======== DATA TO USE

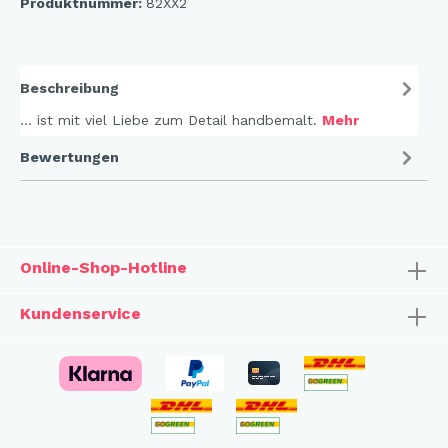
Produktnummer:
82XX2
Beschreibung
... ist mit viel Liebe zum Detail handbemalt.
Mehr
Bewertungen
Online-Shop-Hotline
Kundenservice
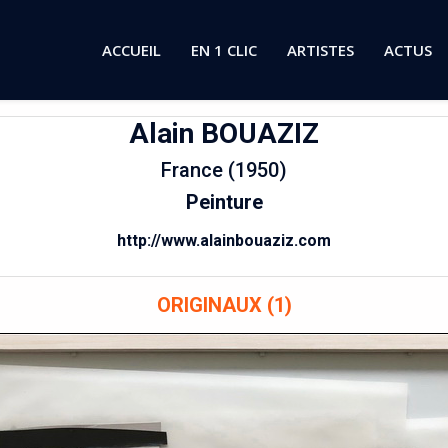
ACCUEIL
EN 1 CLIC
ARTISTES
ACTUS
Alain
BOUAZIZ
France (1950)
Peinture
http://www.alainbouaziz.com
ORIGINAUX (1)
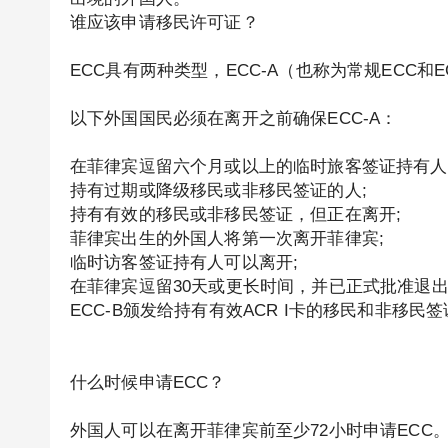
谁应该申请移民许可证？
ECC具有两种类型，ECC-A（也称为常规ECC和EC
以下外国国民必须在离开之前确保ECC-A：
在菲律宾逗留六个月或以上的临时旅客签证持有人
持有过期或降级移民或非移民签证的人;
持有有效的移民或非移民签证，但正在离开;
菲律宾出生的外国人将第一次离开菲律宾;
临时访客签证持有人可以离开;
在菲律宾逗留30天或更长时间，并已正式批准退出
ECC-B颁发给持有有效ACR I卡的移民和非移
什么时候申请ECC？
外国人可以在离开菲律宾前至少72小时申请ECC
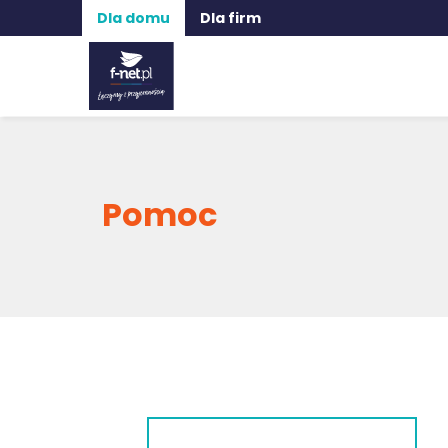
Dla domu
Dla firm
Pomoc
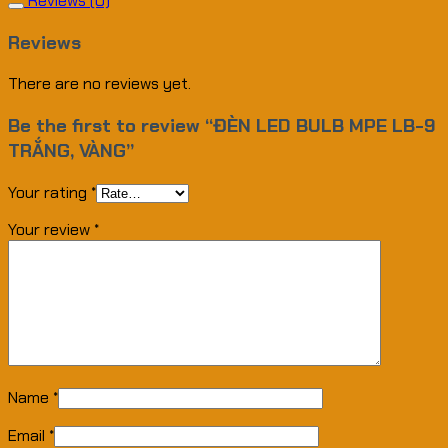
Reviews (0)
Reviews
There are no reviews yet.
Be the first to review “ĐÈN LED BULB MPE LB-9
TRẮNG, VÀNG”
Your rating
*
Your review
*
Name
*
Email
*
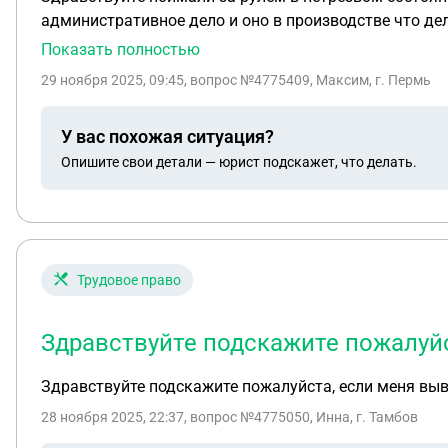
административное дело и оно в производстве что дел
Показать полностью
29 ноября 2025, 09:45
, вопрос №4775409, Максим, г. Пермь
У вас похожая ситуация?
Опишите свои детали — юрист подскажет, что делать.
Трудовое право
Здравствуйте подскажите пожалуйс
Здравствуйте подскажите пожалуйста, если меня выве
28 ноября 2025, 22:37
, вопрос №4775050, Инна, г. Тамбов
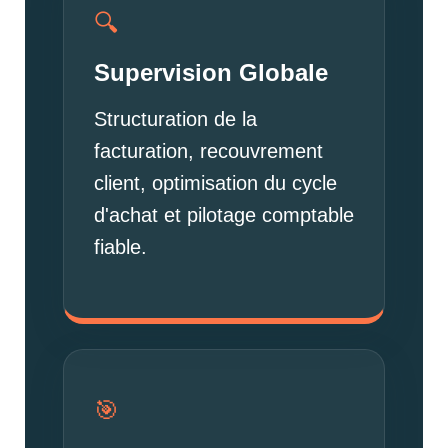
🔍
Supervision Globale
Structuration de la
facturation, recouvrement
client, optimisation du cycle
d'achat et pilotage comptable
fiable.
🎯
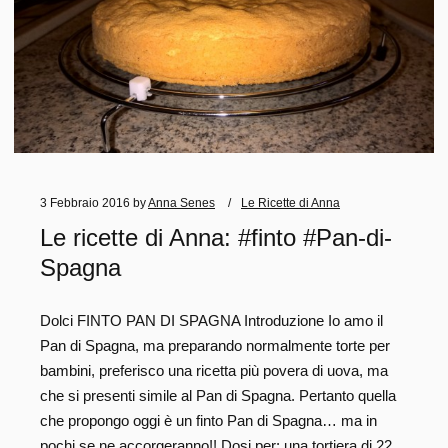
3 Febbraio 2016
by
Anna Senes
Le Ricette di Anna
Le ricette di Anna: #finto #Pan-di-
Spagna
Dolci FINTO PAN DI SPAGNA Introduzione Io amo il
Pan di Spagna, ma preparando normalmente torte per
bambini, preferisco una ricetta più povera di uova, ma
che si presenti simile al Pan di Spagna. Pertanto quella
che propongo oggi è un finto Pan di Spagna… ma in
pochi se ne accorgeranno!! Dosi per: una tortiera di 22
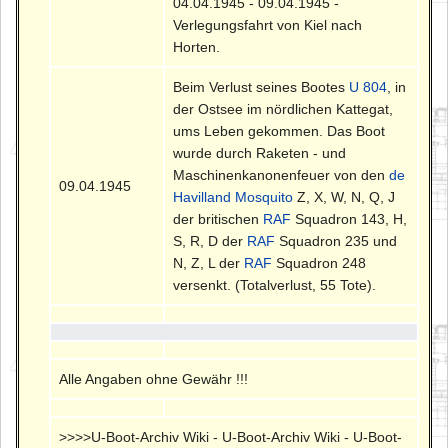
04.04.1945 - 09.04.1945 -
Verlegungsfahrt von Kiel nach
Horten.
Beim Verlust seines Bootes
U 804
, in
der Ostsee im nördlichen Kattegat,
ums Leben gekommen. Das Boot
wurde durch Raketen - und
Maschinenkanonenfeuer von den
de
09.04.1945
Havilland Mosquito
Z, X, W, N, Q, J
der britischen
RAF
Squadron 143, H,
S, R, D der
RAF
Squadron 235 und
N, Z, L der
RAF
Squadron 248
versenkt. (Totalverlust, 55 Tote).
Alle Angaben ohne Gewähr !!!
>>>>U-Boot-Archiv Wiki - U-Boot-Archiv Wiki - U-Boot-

================
======== DATA TO USE

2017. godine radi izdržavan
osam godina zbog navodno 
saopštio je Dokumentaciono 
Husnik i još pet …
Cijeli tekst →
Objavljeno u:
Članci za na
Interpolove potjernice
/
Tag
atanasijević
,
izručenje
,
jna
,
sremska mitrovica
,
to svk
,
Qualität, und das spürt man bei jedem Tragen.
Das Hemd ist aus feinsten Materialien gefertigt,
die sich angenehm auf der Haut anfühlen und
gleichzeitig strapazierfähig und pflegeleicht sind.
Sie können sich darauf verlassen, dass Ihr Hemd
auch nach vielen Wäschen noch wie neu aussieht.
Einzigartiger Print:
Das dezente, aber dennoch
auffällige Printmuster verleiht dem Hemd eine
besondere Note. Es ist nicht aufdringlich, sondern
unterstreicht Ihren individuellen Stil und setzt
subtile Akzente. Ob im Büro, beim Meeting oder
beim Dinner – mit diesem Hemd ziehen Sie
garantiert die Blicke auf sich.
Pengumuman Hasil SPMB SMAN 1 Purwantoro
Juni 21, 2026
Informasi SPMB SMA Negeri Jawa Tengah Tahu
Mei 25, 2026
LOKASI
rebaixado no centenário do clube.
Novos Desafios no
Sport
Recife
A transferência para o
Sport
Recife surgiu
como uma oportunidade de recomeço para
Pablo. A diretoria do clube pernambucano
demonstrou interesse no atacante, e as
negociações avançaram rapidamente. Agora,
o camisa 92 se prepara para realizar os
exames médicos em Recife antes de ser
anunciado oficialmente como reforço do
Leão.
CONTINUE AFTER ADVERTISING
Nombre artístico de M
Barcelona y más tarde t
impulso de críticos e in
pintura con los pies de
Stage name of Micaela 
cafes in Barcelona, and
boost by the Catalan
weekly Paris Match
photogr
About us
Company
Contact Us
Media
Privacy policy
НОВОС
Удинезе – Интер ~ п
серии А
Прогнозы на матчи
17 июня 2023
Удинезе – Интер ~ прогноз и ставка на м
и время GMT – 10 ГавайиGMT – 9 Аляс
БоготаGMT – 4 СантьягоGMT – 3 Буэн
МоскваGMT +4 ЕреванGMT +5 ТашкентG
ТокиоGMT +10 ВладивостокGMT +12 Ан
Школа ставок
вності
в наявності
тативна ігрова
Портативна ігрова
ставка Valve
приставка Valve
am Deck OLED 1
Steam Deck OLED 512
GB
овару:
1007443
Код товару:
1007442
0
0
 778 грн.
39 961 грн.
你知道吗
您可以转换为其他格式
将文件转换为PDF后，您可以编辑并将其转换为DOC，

================
======== DATA TO USE

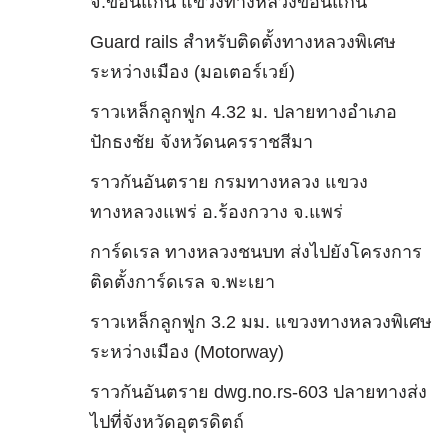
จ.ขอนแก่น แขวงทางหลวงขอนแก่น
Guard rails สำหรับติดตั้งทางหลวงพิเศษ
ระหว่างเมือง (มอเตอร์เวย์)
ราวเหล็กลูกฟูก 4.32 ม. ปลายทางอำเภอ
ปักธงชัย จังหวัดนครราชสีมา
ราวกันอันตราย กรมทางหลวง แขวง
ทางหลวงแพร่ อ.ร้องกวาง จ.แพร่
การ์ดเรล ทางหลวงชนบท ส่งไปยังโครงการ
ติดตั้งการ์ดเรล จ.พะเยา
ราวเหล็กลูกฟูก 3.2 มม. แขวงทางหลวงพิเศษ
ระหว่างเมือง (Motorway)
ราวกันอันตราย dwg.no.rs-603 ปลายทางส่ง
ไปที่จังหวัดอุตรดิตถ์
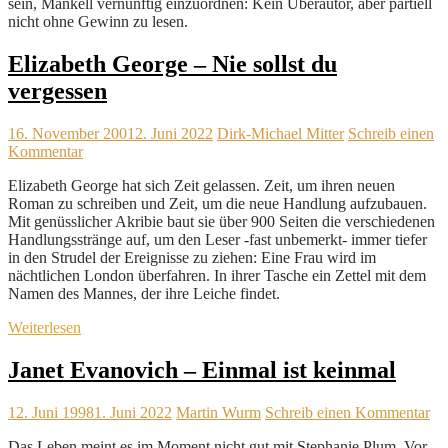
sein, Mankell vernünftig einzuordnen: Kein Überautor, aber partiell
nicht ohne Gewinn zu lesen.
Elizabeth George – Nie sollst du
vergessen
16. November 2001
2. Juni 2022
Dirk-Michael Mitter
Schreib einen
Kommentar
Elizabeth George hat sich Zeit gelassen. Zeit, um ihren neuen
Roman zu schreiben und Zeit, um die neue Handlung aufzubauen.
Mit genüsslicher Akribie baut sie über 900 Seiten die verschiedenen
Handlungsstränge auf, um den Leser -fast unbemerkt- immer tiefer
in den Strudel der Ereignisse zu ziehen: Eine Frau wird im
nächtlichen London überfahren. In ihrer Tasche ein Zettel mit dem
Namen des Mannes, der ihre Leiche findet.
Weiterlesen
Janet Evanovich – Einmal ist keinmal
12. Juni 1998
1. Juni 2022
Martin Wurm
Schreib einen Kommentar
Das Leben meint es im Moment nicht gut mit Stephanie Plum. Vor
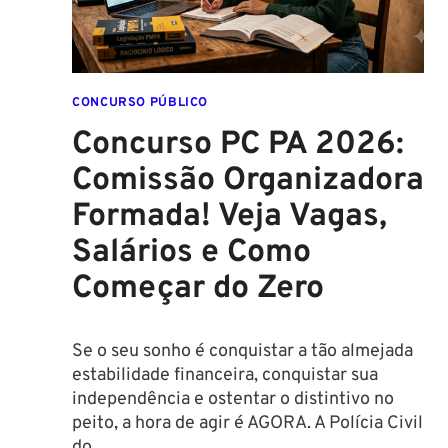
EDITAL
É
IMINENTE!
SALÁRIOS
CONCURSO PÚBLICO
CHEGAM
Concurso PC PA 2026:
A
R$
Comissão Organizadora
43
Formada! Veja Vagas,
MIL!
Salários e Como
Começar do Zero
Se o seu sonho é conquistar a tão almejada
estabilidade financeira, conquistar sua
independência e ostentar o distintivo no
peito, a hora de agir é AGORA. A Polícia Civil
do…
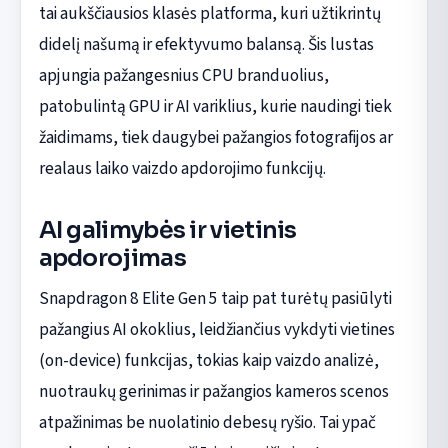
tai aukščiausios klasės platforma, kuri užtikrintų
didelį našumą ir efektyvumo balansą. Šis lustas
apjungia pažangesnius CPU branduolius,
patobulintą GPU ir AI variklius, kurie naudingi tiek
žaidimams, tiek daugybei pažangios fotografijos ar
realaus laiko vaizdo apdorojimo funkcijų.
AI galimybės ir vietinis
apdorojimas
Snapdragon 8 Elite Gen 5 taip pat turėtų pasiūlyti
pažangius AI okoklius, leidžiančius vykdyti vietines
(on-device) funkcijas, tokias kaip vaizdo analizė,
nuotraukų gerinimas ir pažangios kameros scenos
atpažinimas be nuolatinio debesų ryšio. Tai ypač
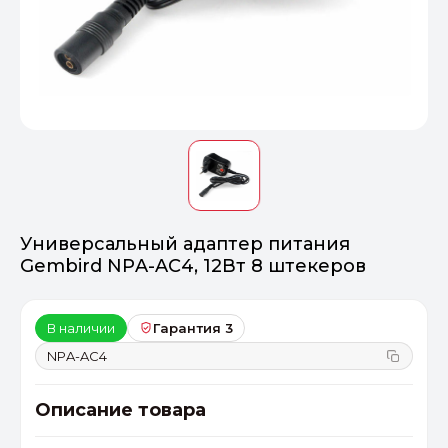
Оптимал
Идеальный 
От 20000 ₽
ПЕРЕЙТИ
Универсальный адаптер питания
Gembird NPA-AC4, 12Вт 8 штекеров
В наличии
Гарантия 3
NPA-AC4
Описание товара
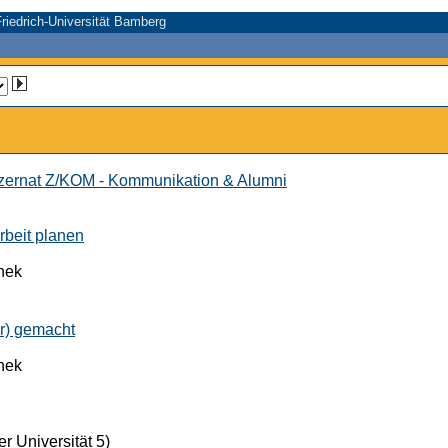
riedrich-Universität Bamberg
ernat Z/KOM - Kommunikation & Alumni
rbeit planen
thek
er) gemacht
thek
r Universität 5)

================

* **YOUR GOAL**
Set down word for word the lines above from the one with "Online-Shop-Hotline" up to and including the one with "持有有效的移民或非移民签证，但正在离开;". Omit every picture.

* **FINISHED EXERCISE**
Online-Shop-Hotline
Kundenservice
ACCUEIL
EN 1 CLIC
ARTISTES
ACTUS
Alain
BOUAZIZ
France (1950)
Peinture
http://www.alainbouaziz.com
ORIGINAUX (1)
谁应该申请移民许可证？
ECC具有两种类型，ECC-A（也称为常规ECC和EC
以下外国国民必须在离开之前确保ECC-A：
在菲律宾逗留六个月或以上的临时旅客签证持有人
持有过期或降级移民或非移民签证的人;
持有有效的移民或非移民签证，但正在离开;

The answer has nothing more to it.